When lockdown came and various media companies shut down, I became very, very thankful for the work I had.
The trick is to maintain that gratitude - even when the immediate danger is over.
3. What has been your biggest financial lesson, success or failure?
When we renovated in 2019, we spent more than I wanted to.
Some of it was unavoidable stuff - the sorts of things that happen during a build.
But some of it was stuff I could have avoided if I’d planned things differently or got expert advice earlier.
A couple of times when we were putting in a swimming pool, I made a judgement call to do things a certain way to save money. By trying to cut corners, I ended up spending more cash in the long run. It was extremely stressful, spending hours on the phone with the designer, the council, the pool installer, the fencer, the engineer, the digger driver!
I left myself with problems that were very difficult to solve as the pool progressed. I’m reminded of these failures every time I look at our mortgage balance!
4. Give an example of a recent purchase that you consider was great value for money
The other day Guy Williams mocked me for my obscure phone brand.
I've fallen out with Apple and Samsung over the years and hate having to spend so much to get a new one.
I asked a guy in a tech shop what the best bang for buck is and he replied, 'OnePlus'. So now when I need one, I buy second-hand, old model OnePlus phones from Trade Me.
That's the long answer. The short one is $300 to $400.
5. Give an example of a recent purchase that you consider was great value for money?

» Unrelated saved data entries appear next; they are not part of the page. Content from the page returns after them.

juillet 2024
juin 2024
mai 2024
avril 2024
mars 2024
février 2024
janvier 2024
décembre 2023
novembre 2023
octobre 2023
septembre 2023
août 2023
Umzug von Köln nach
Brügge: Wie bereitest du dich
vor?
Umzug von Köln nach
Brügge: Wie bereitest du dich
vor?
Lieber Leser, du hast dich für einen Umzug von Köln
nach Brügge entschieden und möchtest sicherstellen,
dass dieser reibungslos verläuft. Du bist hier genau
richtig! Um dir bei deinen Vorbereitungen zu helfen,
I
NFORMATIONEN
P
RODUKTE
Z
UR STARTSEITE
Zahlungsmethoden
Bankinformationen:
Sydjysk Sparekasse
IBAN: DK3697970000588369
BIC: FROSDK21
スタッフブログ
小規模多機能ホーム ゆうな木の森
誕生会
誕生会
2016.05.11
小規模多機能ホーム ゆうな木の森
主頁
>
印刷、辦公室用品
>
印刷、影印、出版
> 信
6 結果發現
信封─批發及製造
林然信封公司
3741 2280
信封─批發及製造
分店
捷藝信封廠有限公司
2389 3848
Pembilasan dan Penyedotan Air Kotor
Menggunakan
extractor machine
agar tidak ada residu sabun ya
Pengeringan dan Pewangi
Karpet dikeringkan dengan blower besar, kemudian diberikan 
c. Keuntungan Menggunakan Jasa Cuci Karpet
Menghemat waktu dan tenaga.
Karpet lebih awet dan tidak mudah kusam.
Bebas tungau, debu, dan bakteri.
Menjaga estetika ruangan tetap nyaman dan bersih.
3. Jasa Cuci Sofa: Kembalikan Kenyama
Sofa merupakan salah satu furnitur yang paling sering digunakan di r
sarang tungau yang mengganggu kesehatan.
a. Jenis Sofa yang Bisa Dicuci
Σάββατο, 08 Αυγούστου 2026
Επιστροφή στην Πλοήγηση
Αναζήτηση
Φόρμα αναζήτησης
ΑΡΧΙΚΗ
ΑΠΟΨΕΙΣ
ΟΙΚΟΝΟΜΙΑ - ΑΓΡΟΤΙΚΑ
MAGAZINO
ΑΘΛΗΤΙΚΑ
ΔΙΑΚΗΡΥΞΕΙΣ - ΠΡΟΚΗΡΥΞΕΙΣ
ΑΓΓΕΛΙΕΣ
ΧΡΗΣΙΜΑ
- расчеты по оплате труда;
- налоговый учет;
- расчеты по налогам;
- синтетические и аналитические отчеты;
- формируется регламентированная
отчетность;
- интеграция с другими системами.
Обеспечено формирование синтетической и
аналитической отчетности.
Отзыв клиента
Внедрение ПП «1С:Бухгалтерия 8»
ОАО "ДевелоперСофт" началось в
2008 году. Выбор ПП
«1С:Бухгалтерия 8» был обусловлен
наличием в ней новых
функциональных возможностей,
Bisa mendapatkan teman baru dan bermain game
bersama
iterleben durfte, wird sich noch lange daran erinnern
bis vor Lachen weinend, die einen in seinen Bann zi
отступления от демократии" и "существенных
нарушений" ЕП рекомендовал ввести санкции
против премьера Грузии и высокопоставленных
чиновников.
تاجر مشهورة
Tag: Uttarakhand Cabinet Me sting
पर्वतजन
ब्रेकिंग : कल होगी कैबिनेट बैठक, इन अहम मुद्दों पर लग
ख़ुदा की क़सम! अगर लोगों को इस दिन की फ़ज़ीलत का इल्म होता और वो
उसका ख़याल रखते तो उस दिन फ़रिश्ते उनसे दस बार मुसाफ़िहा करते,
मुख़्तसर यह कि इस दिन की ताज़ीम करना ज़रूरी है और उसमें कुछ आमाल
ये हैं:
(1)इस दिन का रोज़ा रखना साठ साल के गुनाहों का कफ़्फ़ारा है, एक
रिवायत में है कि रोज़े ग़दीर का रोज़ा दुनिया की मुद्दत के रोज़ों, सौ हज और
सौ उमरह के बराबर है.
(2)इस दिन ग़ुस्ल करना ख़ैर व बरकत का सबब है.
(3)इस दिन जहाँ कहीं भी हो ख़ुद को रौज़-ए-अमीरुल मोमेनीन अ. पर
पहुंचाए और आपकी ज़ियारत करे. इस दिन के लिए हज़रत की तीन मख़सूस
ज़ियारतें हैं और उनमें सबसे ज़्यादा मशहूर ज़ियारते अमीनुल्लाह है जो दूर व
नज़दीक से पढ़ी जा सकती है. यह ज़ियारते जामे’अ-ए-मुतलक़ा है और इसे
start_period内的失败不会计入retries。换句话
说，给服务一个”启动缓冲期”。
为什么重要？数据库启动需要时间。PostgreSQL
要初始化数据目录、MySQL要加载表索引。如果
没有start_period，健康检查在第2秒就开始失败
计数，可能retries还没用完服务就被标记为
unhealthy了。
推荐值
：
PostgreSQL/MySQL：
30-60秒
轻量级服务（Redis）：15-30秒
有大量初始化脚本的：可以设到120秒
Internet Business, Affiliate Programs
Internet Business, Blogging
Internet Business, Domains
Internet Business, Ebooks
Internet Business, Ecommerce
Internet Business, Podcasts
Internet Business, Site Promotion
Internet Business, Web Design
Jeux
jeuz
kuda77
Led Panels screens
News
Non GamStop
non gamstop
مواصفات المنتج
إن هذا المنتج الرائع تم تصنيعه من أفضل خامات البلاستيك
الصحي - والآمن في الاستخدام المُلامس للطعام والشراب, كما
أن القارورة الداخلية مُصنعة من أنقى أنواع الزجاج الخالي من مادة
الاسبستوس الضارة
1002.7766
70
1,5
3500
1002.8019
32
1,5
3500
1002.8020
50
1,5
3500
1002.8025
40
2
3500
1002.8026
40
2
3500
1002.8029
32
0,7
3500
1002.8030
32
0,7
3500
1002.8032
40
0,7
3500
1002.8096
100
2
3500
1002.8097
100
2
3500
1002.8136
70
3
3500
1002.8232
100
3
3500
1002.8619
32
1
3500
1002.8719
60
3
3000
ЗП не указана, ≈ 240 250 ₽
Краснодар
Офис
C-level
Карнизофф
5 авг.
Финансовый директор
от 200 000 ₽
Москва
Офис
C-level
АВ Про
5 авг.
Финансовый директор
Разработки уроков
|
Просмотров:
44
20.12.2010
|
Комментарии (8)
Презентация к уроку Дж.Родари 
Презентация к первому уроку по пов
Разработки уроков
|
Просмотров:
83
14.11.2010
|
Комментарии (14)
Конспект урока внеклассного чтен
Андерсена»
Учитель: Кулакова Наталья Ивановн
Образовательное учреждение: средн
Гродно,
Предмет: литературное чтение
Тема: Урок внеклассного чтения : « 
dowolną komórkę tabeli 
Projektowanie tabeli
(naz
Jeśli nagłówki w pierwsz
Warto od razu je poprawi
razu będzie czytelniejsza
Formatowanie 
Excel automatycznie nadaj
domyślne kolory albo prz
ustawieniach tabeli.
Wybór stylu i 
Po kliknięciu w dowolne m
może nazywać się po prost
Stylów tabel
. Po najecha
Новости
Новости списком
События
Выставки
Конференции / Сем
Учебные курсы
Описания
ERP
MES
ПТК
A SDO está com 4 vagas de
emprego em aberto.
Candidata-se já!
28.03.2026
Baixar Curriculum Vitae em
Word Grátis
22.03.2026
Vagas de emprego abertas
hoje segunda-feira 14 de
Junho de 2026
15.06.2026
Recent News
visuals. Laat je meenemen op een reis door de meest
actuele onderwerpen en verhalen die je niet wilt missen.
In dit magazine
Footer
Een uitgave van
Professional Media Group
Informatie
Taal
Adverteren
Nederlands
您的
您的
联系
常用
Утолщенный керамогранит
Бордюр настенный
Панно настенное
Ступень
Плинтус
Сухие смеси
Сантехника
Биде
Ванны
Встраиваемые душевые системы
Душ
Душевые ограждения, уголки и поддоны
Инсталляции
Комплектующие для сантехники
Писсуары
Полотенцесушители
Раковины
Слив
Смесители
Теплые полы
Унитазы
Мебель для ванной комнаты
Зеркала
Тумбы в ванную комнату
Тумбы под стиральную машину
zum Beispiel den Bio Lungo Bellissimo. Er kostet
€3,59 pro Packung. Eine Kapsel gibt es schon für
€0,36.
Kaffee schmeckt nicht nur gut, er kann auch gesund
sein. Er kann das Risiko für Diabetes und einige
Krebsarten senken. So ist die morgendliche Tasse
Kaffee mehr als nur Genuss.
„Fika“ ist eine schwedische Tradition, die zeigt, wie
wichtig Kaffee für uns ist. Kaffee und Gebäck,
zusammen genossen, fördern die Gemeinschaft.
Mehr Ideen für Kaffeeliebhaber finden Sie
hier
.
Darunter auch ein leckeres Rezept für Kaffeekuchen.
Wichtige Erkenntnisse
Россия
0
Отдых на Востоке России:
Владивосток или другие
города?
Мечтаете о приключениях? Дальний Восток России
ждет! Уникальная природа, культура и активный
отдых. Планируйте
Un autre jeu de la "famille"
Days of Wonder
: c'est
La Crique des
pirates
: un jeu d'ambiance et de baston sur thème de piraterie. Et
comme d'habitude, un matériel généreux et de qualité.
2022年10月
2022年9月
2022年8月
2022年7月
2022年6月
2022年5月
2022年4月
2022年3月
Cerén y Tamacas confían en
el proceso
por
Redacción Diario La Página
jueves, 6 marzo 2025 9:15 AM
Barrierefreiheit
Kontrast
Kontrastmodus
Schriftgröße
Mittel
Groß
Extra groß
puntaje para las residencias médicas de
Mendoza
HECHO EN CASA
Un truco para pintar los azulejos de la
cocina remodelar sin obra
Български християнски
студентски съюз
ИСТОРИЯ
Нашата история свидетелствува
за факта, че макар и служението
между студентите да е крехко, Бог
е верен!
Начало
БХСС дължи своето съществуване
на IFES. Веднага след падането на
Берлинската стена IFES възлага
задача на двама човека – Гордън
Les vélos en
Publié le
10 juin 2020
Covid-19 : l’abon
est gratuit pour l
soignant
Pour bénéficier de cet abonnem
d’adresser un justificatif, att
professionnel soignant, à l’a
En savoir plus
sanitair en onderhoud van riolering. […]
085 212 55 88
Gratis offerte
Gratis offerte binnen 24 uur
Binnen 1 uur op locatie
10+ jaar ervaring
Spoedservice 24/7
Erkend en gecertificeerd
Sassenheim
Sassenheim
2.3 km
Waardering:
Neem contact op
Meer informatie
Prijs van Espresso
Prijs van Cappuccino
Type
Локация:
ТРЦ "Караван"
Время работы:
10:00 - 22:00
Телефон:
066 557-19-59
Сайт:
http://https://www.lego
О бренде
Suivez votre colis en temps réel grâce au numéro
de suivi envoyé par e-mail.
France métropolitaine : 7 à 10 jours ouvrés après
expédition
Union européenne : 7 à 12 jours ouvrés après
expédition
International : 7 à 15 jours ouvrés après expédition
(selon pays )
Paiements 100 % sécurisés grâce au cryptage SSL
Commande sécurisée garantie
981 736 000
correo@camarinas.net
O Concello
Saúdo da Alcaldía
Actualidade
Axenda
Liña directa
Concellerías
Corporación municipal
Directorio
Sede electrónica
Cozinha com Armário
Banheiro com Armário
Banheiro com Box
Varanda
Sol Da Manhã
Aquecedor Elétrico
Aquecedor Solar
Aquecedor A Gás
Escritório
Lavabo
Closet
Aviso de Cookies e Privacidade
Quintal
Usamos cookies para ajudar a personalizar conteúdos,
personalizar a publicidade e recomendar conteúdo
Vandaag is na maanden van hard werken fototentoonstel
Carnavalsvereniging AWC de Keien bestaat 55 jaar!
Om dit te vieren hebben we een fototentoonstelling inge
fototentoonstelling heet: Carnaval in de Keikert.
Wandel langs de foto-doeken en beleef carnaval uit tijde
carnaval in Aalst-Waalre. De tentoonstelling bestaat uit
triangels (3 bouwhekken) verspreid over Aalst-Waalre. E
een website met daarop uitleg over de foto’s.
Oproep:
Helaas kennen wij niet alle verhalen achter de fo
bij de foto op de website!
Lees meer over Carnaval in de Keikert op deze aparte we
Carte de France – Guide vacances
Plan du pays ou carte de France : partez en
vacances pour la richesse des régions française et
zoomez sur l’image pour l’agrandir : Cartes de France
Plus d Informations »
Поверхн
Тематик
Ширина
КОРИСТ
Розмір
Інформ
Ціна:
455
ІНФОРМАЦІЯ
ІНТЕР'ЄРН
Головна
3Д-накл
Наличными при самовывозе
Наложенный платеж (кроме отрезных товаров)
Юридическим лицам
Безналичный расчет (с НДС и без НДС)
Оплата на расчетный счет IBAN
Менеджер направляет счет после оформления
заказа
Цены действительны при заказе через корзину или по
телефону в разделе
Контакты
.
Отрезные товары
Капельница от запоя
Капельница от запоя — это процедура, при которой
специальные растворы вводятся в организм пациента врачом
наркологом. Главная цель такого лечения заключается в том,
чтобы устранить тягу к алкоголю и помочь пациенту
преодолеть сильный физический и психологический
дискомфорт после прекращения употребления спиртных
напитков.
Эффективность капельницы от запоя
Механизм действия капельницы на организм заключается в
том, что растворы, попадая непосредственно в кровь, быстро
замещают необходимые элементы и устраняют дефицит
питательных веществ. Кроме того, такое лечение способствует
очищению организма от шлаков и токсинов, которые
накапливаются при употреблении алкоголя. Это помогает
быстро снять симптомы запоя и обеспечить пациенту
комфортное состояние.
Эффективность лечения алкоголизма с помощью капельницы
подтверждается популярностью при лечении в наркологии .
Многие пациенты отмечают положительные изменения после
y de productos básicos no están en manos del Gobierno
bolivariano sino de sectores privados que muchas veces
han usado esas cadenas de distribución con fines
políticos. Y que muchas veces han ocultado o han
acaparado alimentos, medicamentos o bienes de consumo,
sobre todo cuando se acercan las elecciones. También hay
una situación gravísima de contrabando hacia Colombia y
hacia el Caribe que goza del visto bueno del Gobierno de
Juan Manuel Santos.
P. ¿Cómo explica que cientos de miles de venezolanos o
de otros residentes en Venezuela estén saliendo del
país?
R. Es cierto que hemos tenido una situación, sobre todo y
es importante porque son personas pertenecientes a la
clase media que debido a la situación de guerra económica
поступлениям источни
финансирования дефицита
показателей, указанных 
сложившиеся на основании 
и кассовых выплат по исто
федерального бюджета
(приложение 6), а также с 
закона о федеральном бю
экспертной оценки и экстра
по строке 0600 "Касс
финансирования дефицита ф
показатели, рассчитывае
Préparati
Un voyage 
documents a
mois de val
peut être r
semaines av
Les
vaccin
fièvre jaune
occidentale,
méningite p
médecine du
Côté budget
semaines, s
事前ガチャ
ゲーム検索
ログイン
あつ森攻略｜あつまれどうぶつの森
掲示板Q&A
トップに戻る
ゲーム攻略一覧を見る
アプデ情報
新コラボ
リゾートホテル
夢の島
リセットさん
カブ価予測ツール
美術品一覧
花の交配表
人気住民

Despite the stress, that swimming pool has ended up being worth it!
Auckland gets stinking hot in summer and the family are in and out of that pool over and over throughout the day.
I don't know what the cost per swim is, but I think we've definitely come out on top in the end.
6. What was your last impulse or fritter purchase and how did you feel about it afterwards?
When renovating, we bought a Billi instant boiling water and filter tap for the kitchen.
It was a lot to spend to replace a $20 Briscoes jug, but I love it every time I use it.
I wouldn't call it an impulse purchase because we chatted about it for a long time before making the decision. But it’s definitely a luxury item of the best sort - one that I'm thankful for several times a day.
7. If you had spare cash to invest, what would you invest in?
A friend at the leading edge of regenerative agriculture has just opened up a capital raising project for his farm.
I would love to put some money into that, but I can't justify locking cash away for an indefinite period.
8. Do you use a credit card and if so, do you pay the full balance off each month?
Yes, money writer Mary Holm got me onto this trick. Put everything on the credit card and use a revolving mortgage to pay it off in full each month.
It works like this: keep money in the mortgage account to keep interest payments as low as possible, then pay off the credit card the day before interest is charged on purchases.
9. Does having more money increase happiness?
I'm afraid it does. But the returns are diminishing.
There’s a lot of happiness from no longer being in financial trouble every month, a bit more happiness from being able to buy what we need when we want...and a tiny little bit of extra happiness by drinking wine that costs $25 a bottle compared to a $15 bottle.
10. The best money advice someone's ever given you?
To pay the kids' pocket money and split it three ways:
1. Money they spend.
2. Money they save.
3. Money they donate.
That's the approach we’re going to take when they’re old enough. We hope it goes some way towards raising good citizens of the world.
The views expressed in this article are personal and are not professional financial advice.